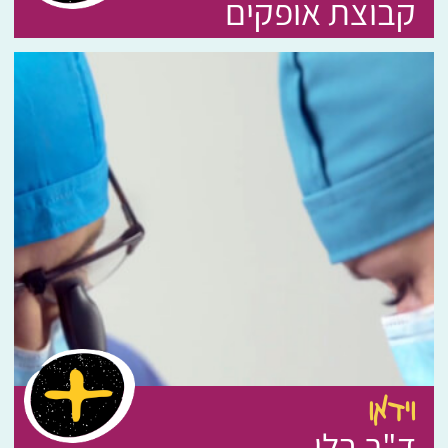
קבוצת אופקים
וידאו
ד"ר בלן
---
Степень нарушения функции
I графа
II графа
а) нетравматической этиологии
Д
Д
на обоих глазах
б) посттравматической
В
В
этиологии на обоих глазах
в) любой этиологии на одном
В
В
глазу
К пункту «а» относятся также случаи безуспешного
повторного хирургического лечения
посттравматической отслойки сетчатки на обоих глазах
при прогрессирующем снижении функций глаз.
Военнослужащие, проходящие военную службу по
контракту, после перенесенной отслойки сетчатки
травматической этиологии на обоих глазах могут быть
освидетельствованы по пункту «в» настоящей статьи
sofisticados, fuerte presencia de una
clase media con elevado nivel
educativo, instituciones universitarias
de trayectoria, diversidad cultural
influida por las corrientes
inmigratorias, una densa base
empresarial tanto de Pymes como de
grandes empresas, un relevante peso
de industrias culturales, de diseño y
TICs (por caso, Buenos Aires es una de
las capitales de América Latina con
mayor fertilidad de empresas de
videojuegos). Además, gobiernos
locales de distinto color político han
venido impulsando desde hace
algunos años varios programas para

Aim of the exercise: Above are the records. Print exactly, and only, the lines from the line with "venido impulsando desde hace" to the line with "algunos años varios programas para", both inclusive.

Reply to the exercise:
venido impulsando desde hace
algunos años varios programas para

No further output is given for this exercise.